General characteristics
- Class & type: FREMM multipurpose frigate
- Displacement: 6,000 tons
- Length: 466 ft (142.0 m)
- Beam: 65 ft (19.8 m)
- Draught: 16 ft (4.9 m)
- Propulsion: MTU Series 4000 (2,2 MW everyone); CODLOG;
- Speed: 27 knots (50 km/h; 31 mph); max cruise speed 15.6 knots (28.9 km/h; 18.0 mph)
- Range: 6,000 nmi (11,000 km; 6,900 mi) at 15 knots (28 km/h; 17 mph)
- Complement: 145
- Sensors & processing systems: Héraklès multi-purpose passive electronically scanned array radar
- Armament: 16-cell MBDA SYLVER A43 VLS for 16 MBDA Aster 15 missiles; 1 × Leonardo OTO Melara 76 mm SR gun; 3 × Nexter 20mm Narwhal remote weapon systems; 8 × MBDA MM-40 Exocet block 3 anti-ship missiles; 2 x double Leonardo (WASS) B-515 launcher for MU 90 torpedoes;
- Aviation facilities: Single hangar

= Moroccan frigate Mohammed VI =

FREMM class multi-purpose frigates in the Moroccan Navy

Mohammed VI (701) (محمد السادس) is a FREMM multipurpose frigate of the Royal Moroccan Navy.

== Development and design ==
Three original variants of the FREMM were proposed; an anti-submarine variant (ASW), a general-purpose variant (GP), and a land-attack variant (AVT) to replace the existing classes of frigates within the French and Italian navies. A total of 27 FREMM were to be constructed - 17 for France and 10 for Italy - with additional aims to seek exports, however budget cuts and changing requirements has seen this number drop significantly for France, while the order for Italy remained unchanged. The land-attack variant (AVT) was subsequently cancelled.
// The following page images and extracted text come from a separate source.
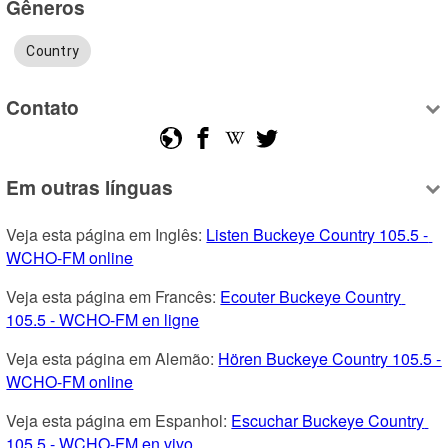
Gêneros
Country
Contato
Em outras línguas
Veja esta página em Inglês: 
Listen Buckeye Country 105.5 - 
WCHO-FM online
Veja esta página em Francês: 
Ecouter Buckeye Country 
105.5 - WCHO-FM en ligne
Veja esta página em Alemão: 
Hören Buckeye Country 105.5 - 
WCHO-FM online
Veja esta página em Espanhol: 
Escuchar Buckeye Country 
105.5 - WCHO-FM en vivo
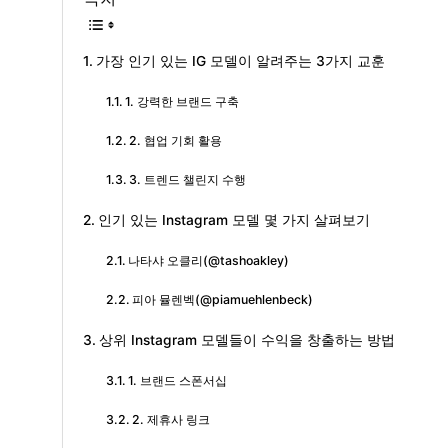
가장 인기 있는 IG 모델이 알려주는 3가지 교훈
1. 강력한 브랜드 구축
2. 협업 기회 활용
3. 트렌드 챌린지 수행
인기 있는 Instagram 모델 몇 가지 살펴보기
나타샤 오클리(@tashoakley)
피아 뮬렌벡(@piamuehlenbeck)
상위 Instagram 모델들이 수익을 창출하는 방법
1. 브랜드 스폰서십
2. 제휴사 링크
On 24 October 2007 it was announced that the Royal Moroccan Navy had ordered one FREMM to replace its . The contract was signed on 18 April 2008 and construction of the Moroccan FREMM began in the summer 2008 with delivery expected in 2012 or 2013. The Moroccan ship is similar to the French anti-submarine version, without SYLVER A70 tubes for SCALP Naval, and cost €470m.

== Construction and career ==
Mohammed VI is the largest and most powerful frigate in Africa (with the Egyptian frigate Tahya Misr, of the same class). Mohammed VI was launched on 14 September 2011 and handed over on 30 January 2014. The ship was commissioned on 30 January 2014. Her homeport is Ksar es-Seghir.

On 9 and 10 August 2025, Mohammed VI undertook a Passage Exercise with the Indian Navy's INS Tamal, after the latter's three-day port call at Port of Casablanca.